Reversibility of mitotic exit requires preservation of Cyclin B. a, A Xenopus S3 cell treated with 100 ng/ml nocodazole at time 0. At 30 min after nuclear envelope breakdown, nocodazole was removed and the cell was arrested at metaphase with MG132. Flavopiridol at 5 μM was added at 1:04:00 and removed 25 min later after mitotic exit. The complete video sequence is available as Supplementary Video 6. Bar = 10 μm. b, Experimental protocol employed for producing samples from Hela cells at various stages of induction and reversal of mitotic exit. c, Samples were analyzed for mitotic index and blotted for the indicated proteins.

Primary cultures of human cells can undergo mitotic exit reversal. An MG132-arrested metaphase cell was imaged by phase contrast microscopy after addition of 7.5 μM Flavopiridol at time 0. At 26 min, the Flavopiridol was removed. The complete video sequence is available as Supplementary Video 10. Bar = 10 μm.

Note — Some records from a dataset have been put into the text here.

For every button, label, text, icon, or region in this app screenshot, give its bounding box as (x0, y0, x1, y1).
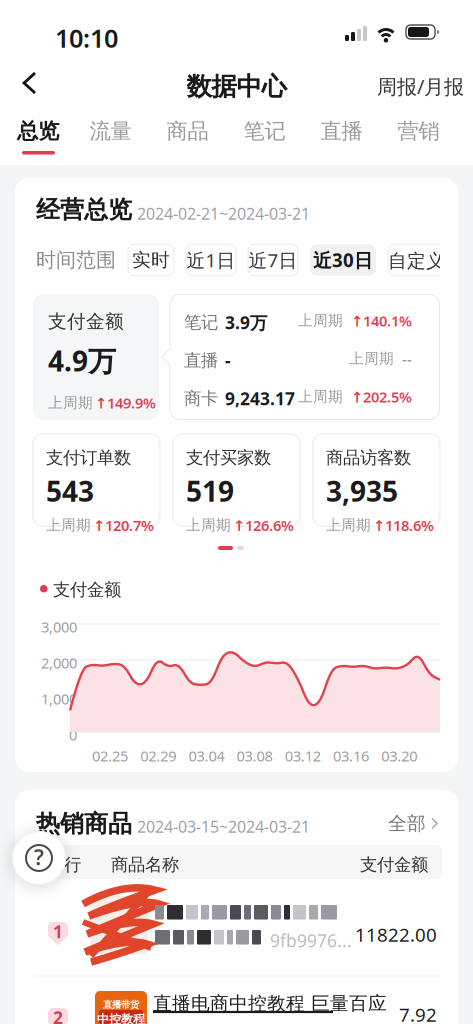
staticText: ↑140.1% (351, 311, 412, 330)
staticText: 上周期 (186, 516, 231, 534)
staticText: - (225, 349, 231, 372)
staticText: 03.08 (237, 746, 273, 766)
staticText: 11822.00 (355, 922, 437, 947)
button[interactable]: 支付金额 (33, 294, 159, 420)
staticText: ↑126.6% (233, 516, 294, 535)
staticText: 中控教程 (97, 1012, 145, 1024)
staticText: 03.12 (285, 746, 321, 766)
staticText: 近30日 (313, 248, 373, 272)
button[interactable]: 帮助 (12, 831, 66, 885)
button[interactable]: 全部 (388, 812, 439, 835)
staticText: 支付买家数 (186, 447, 271, 468)
staticText: 笔记 (184, 312, 218, 333)
button[interactable]: 自定义日期 (388, 244, 473, 276)
staticText: 支付金额 (53, 579, 121, 600)
button[interactable]: 总览 (4, 118, 72, 144)
staticText: 1 (53, 920, 63, 943)
staticText: 支付金额 (360, 854, 428, 875)
staticText: 经营总览 (36, 195, 132, 224)
button[interactable]: 支付买家数 (173, 434, 300, 526)
staticText: 上周期 (298, 312, 343, 330)
staticText: 上周期 (349, 350, 394, 368)
button[interactable]: 商品访客数 (313, 434, 440, 526)
staticText: 03.20 (381, 746, 417, 766)
staticText: 0 (69, 725, 77, 744)
staticText: 营销 (398, 118, 440, 144)
button[interactable]: 支付订单数 (33, 434, 160, 526)
staticText: -- (402, 349, 412, 368)
staticText: 02.29 (140, 746, 176, 766)
button[interactable]: 商品 (149, 118, 226, 144)
staticText: 上周期 (46, 516, 91, 534)
staticText: 排行 (47, 854, 81, 875)
staticText: ↑120.7% (93, 516, 154, 535)
staticText: 时间范围 (36, 248, 116, 272)
staticText: 上周期 (298, 388, 343, 406)
staticText: 周报/月报 (377, 73, 464, 100)
staticText: ↑202.5% (351, 387, 412, 406)
staticText: 9,243.17 (225, 387, 295, 410)
button[interactable]: 近30日 (310, 244, 376, 276)
staticText: 全部 (388, 812, 426, 835)
staticText: 1,000 (41, 689, 77, 708)
staticText: 直播 (320, 118, 362, 144)
staticText: 商品访客数 (326, 447, 411, 468)
button[interactable]: 流量 (72, 118, 149, 144)
staticText: 数据中心 (186, 71, 286, 102)
staticText: 自定义日期 (388, 248, 473, 272)
button[interactable]: 2 (15, 977, 458, 1024)
staticText: 实时 (132, 248, 170, 271)
button[interactable]: Back (14, 63, 47, 103)
staticText: 近7日 (248, 248, 298, 272)
staticText: 03.04 (188, 746, 224, 766)
staticText: 直播 (184, 350, 218, 371)
staticText: 流量 (90, 118, 132, 144)
staticText: 商品名称 (111, 854, 179, 875)
staticText: 2,000 (41, 653, 77, 672)
staticText: 笔记 (244, 118, 286, 144)
staticText: 7.92 (399, 1002, 437, 1024)
staticText: 543 (46, 472, 94, 510)
staticText: ? (34, 843, 44, 871)
staticText: 上周期 (326, 516, 371, 534)
staticText: 2024-02-21~2024-03-21 (137, 203, 310, 224)
staticText: 直播带货 (103, 999, 139, 1010)
staticText: 支付订单数 (46, 447, 131, 468)
button[interactable]: 营销 (380, 118, 457, 144)
staticText: 3,000 (41, 617, 77, 636)
staticText: 近1日 (186, 248, 236, 272)
staticText: 02.25 (92, 746, 128, 766)
staticText: 4.9万 (48, 342, 116, 379)
staticText: ↑149.9% (95, 393, 156, 413)
staticText: 519 (186, 472, 234, 510)
staticText: ↑118.6% (373, 516, 434, 535)
staticText: 商品 (166, 118, 208, 144)
staticText: 上周期 (48, 394, 93, 412)
staticText: 热销商品 (36, 809, 132, 838)
button[interactable]: 1 (15, 880, 458, 976)
staticText: 2024-03-15~2024-03-21 (137, 816, 310, 837)
staticText: 3.9万 (225, 311, 267, 334)
button[interactable]: 笔记 (226, 118, 303, 144)
button[interactable]: 近7日 (248, 244, 298, 276)
staticText: 10:10 (55, 21, 118, 55)
staticText: 商卡 (184, 388, 218, 409)
staticText: 总览 (17, 118, 59, 144)
staticText: 3,935 (326, 472, 398, 510)
button[interactable]: 实时 (128, 244, 174, 276)
button[interactable]: 近1日 (186, 244, 236, 276)
staticText: 03.16 (333, 746, 369, 766)
button[interactable]: 周报/月报 (377, 73, 464, 100)
staticText: 支付金额 (48, 310, 124, 333)
staticText: 2 (53, 1006, 63, 1024)
staticText: 9fb9976... (270, 929, 352, 952)
staticText: 直播电商中控教程 巨量百应 (153, 992, 387, 1015)
button[interactable]: 直播 (303, 118, 380, 144)
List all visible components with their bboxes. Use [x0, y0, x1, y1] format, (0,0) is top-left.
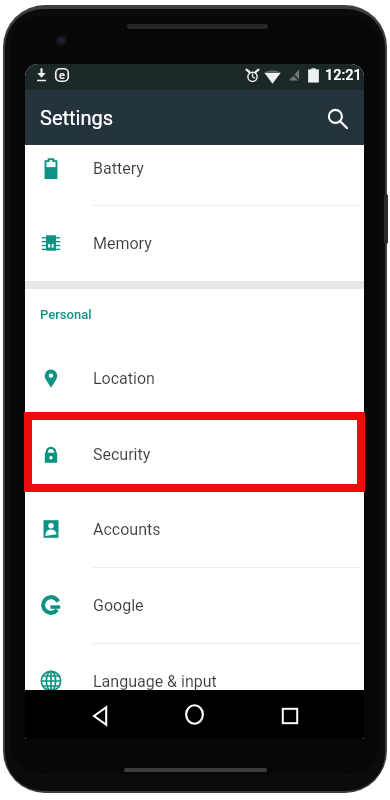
- button[interactable]: Search: [316, 97, 358, 139]
- staticText: Battery: [93, 159, 144, 178]
- staticText: Settings: [40, 106, 114, 129]
- staticText: Location: [93, 369, 155, 388]
- button[interactable]: Memory: [25, 205, 364, 281]
- staticText: Security: [93, 445, 151, 464]
- button[interactable]: Home: [157, 690, 232, 739]
- button[interactable]: Google: [25, 567, 364, 643]
- button[interactable]: Battery: [25, 145, 364, 206]
- button[interactable]: Location: [25, 340, 364, 416]
- button[interactable]: Back: [63, 690, 138, 739]
- staticText: Google: [93, 596, 144, 615]
- button[interactable]: Accounts: [25, 491, 364, 567]
- staticText: 12:21: [325, 67, 362, 84]
- button[interactable]: Security: [25, 416, 364, 492]
- staticText: Memory: [93, 234, 152, 253]
- staticText: Accounts: [93, 520, 161, 539]
- staticText: Personal: [40, 307, 92, 322]
- button[interactable]: Language & input: [25, 643, 364, 690]
- staticText: e: [59, 69, 65, 82]
- staticText: Language & input: [93, 672, 217, 690]
- button[interactable]: Recents: [252, 690, 327, 739]
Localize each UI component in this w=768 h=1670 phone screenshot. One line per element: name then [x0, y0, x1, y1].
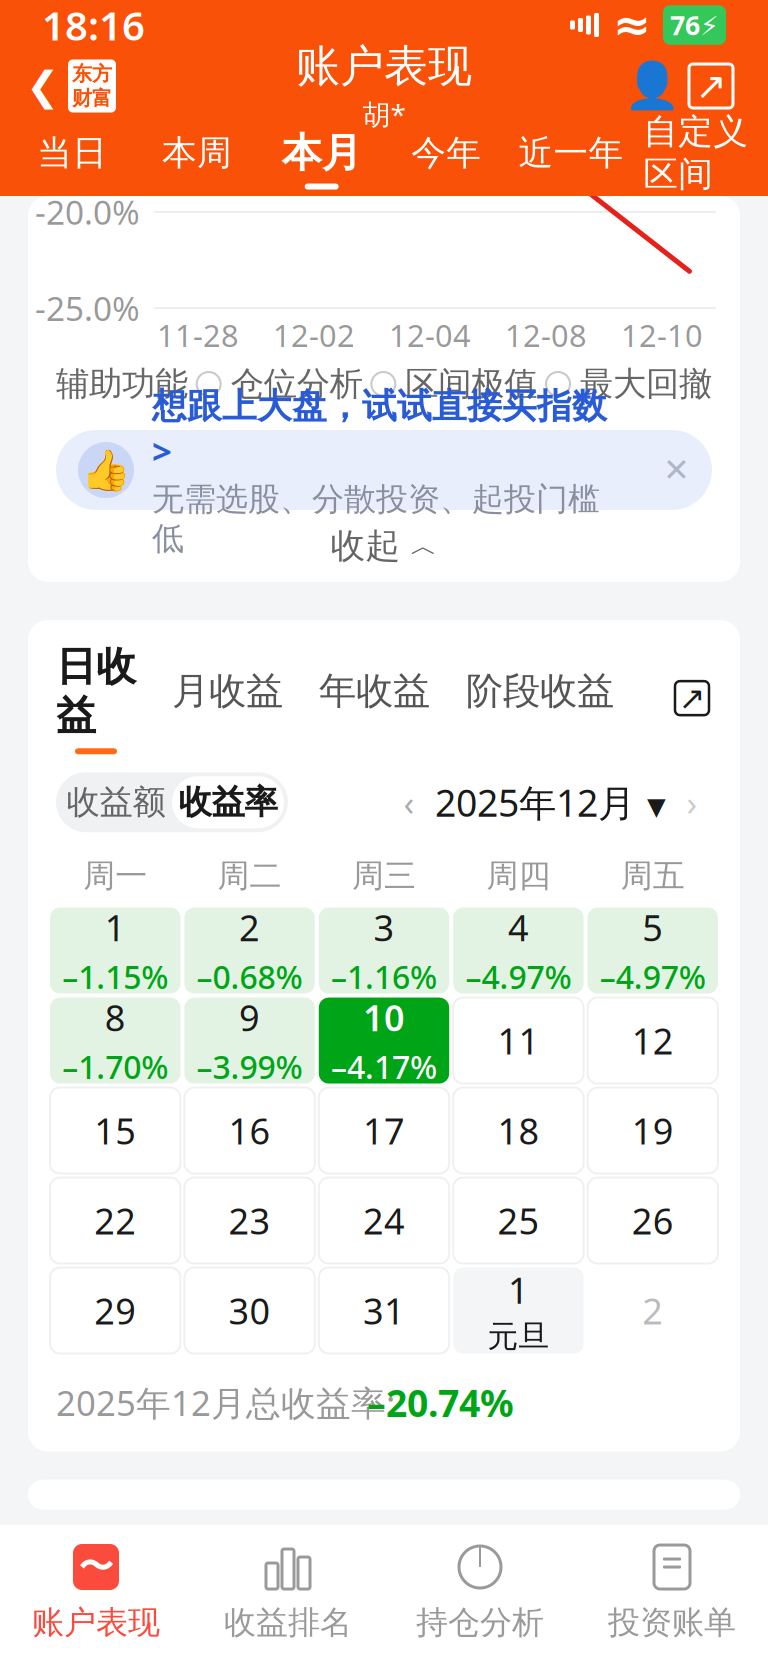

The Cdk inhibitor Flavopiridol induces reversible mitotic exit and cytokinesis if proteasome activity is inhibited. a, Treatment of mitotic cells with Flavopiridol induces premature mitotic exit and cytokinesis without chromatid separation. A Xenopus S3 cell expressing GFP-α-tubulin was treated with 5 μM Flavopiridol at time 0. The black arrow indicates a chromosome not yet at metaphase when Flavopiridol was added. The white arrowhead indicates the reassembled nuclear envelope. The complete video sequence is available as Supplementary Video 1. Time is indicated as hours:minutes:seconds (a.- c.). b, Flavopiridol induces mitotic exit in cells arrested at metaphase with MG132. An MG132-arrested cell was treated with 10 μM Flavopiridol at time 0. The complete video sequence is found as Supplementary Video 2. c, Flavopiridol-induced mitotic exit and cytokinesis are reversible if the proteasome is inhibited. An MG132-arrested cell was treated with 5 μM Flavopiridol at time 0. The Flavopiridol was removed at 25 min. The complete video sequence is available as Supplementary Video 3. d, Flavopiridol induces normal mitotic exit changes in the distributions of Aurora B kinase and MKLP1 that are reversible. Xenopus S3 cells were incubated in medium containing MG132 and were fixed before and after treatment with 5 μM Flavopiridol. Samples were labeled for Aurora B kinase (upper panels) or MKLP1 (lower panels). Initial and final images (0 min and 60 min) were scaled identically for brightness and contrast. Others were scaled individually. Bars = 10 μm.

Cells expressing non-degradable Cyclin B1 undergo mitotic exit reversal. a, Hela cells expressing non-degradable cyclin B1 can undergo mitotic exit reversal without segregating chromosomes. Flavopiridol was added at time 0 and removed at 25 min. The complete video sequence is available Supplementary Video 7. b, Hela cells expressing non-degradable cyclin B1 can undergo mitotic exit reversal after chromatid separation. Flavopiridol added and removed as in (a). The complete video sequence is available as Supplementary Video 8. c, Hela cells expressing wild type Cyclin B1 do not undergo reversal of mitotic exit. Flavopiridol added and removed as in (a). The complete video sequence is available as Supplementary Video 9. Insets show GFP fluorescence images at time 0. Level of the wild type Cyclin B1 in (c) was approximately twice that of the non-degradable Cyclin B1 expressed in (a) and (b). d, Cells expressing high levels of non-degradable Cyclin B1 were more likely to undergo mitotic exit reversal. Cells that did not separate chromatids upon treatment with Flavopiridol are depicted by black symbols. Those that separated chromatids are depicted in red. Two cells that recondensed their chromosomes but had not opened their cleavage furrows by 90 min after Flavopiridol removal are depicted by hollow red symbols. Error bars show S.E.M. e, A mitotic Hela cell at metaphase (arrow) expressing non-degradable Cyclin B1, shows low levels of Cyclin A expression by immunofluorescence. Bars = 10μm.